This Month in K-Pop: Tragedy, Marriage, and Controversial Dances

The best, worst, and weirdest news from the Land of the Morning Calm.

by Jakob Dorof
Jan 29 2014, 11:08pm

K-pop is one of the world's most vibrant sounds and most dramatic scenes. In our latest column Jakob Dorof will bring you monthly updates on the best, worst, and weirdest news from the Land of The Morning Calm, as well as tipping you off to can't-miss releases.

Busker Busker had an intense last few months of 2013 —from their unfathomably successful second album to the controversies caused by American drummer Bradley Ray Moore’s tell-all interview with us—but it was still a shock to hear they’re going on indefinite hiatus. The biggest surprise was the reason why: lead singer Beom-Jun Jang will be having a shotgun marriage come April. (His girlfriend, Jisu Song, is expecting their first child.) Writing and playing all their own songs, ignoring almost all of the K-pop industry’s myriad dictums, and enjoying consensus-level popularity nationwide, the band made great music and occupied a unique place in contemporary Korean culture. They will be missed.

Vacant posts don’t last long in K-pop, though, and one forthcoming duo may soon fill some of that void. Akdong Musician is a pair of teenage siblings named Soo-Hyun and Chan-Hyuk Lee, 14 and 17 years old respectively. Like Busker Busker, they quickly rose to prominence via an X Factor-style survival show, and are exceptional for performing their own songs, foregoing the cosmetic tinkering often part and parcel of K-pop celebrity, and drawing inspiration from the Korean commonplace (one of their early hits is about wishing to transcend social alienation; another, about an icy bean cake dessert popular in many Asian countries). They will unveil their official debut single live on K-Pop Star 3 by the end of February.

The women of K-pop have been fielding lots of questions about their diets lately. Soyu, of the gargantuan girl group SISTAR, revealed that to keep her face slim, she limits herself to sweet potato for breakfast, three eggs and some wheat bread for lunch, and three pieces of kimbap (sushi’s Korean cousin) for dinner. Her groupmate Dasom remarked that humans “live to eat and eat to live,” which is why she indulges in one meal per day: a “lunch-dinner” at around 4pm. (She also eats, she says, because if she doesn’t while acting on the set of popular K-drama Melody of Love, the production staff abstains in solidarity.) K-pop legends After School recently asserted that the secret to their long legs and slim figures is “to eat a lot and sleep a lot,” but qualified, “on days we do eat a lot, we manage our bodies by skipping dinner.”

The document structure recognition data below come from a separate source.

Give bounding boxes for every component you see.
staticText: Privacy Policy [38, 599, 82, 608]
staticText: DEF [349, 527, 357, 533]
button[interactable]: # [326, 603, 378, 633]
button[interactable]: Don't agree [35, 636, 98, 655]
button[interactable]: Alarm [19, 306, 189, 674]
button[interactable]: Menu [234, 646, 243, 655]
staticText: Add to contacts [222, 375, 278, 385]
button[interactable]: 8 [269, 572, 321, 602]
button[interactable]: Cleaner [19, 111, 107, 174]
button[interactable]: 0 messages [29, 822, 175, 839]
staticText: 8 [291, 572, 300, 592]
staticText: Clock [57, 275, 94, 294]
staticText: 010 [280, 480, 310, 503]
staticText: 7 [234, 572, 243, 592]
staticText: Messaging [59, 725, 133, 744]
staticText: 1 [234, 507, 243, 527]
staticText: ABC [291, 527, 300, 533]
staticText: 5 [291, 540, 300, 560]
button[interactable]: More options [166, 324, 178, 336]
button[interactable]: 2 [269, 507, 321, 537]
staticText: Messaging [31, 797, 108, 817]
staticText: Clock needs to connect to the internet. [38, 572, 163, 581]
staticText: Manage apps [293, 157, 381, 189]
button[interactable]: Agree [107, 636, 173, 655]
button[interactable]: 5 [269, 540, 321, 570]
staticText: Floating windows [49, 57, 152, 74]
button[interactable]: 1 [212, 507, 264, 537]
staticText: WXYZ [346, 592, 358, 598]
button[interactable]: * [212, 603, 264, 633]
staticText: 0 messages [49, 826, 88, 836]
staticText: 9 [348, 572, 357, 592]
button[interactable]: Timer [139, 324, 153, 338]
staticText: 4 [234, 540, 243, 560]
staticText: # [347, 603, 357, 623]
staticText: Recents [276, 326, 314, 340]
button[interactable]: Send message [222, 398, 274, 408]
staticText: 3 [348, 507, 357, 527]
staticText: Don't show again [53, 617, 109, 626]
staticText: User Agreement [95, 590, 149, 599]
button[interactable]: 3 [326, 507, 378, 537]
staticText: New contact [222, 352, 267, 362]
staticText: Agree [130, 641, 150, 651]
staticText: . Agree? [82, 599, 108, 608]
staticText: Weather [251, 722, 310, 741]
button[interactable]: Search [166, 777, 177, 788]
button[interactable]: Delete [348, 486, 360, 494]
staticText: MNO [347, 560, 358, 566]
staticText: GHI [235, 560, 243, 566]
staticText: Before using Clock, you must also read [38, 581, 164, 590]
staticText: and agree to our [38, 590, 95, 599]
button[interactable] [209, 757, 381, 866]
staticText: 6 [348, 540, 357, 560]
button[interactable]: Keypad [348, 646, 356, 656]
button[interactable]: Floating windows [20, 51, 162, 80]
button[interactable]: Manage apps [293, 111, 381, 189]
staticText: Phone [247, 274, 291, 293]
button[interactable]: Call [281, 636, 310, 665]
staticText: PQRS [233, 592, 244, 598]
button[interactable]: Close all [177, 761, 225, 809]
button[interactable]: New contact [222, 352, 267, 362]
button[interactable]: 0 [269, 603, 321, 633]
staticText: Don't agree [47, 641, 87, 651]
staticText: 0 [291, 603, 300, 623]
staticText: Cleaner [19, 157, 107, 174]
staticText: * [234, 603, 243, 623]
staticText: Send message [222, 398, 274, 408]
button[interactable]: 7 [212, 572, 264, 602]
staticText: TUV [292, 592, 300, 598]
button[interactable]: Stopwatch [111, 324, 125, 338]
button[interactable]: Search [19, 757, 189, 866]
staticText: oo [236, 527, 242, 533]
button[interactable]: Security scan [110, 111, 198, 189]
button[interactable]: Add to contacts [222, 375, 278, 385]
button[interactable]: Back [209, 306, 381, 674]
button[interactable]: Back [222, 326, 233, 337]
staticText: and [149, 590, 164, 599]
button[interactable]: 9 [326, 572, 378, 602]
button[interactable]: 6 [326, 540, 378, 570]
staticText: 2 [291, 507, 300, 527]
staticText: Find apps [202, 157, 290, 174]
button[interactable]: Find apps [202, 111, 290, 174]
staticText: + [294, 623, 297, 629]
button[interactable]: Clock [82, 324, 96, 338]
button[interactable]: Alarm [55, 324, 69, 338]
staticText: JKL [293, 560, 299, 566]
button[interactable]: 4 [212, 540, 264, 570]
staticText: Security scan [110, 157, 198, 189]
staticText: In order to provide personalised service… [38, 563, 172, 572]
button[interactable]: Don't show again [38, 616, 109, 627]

Speaking of girl groups, many have recently been “embroiled in controversy for the sexual nature of their stage outfits and choreography,” according to a representative for the popular televised performance show Music Bank. K-pop as an industry is closely aligned with the Korean government, from whom it receives extraordinary financial support; in turn, the South Korean Ministry of Gender Equality & Family meticulously moderates song and performance content (known to ban upwards of 1,000 songs per year). Among the many groups under scrutiny this month are Girl’s Day and AOA, whose similar “split leg dance” moves have now been altered for future performances. The controversy demonstrates how even as K-pop artists grow increasingly comfortable with sexually explicit performances, there remains strong institutional resistance to that trend within Korea.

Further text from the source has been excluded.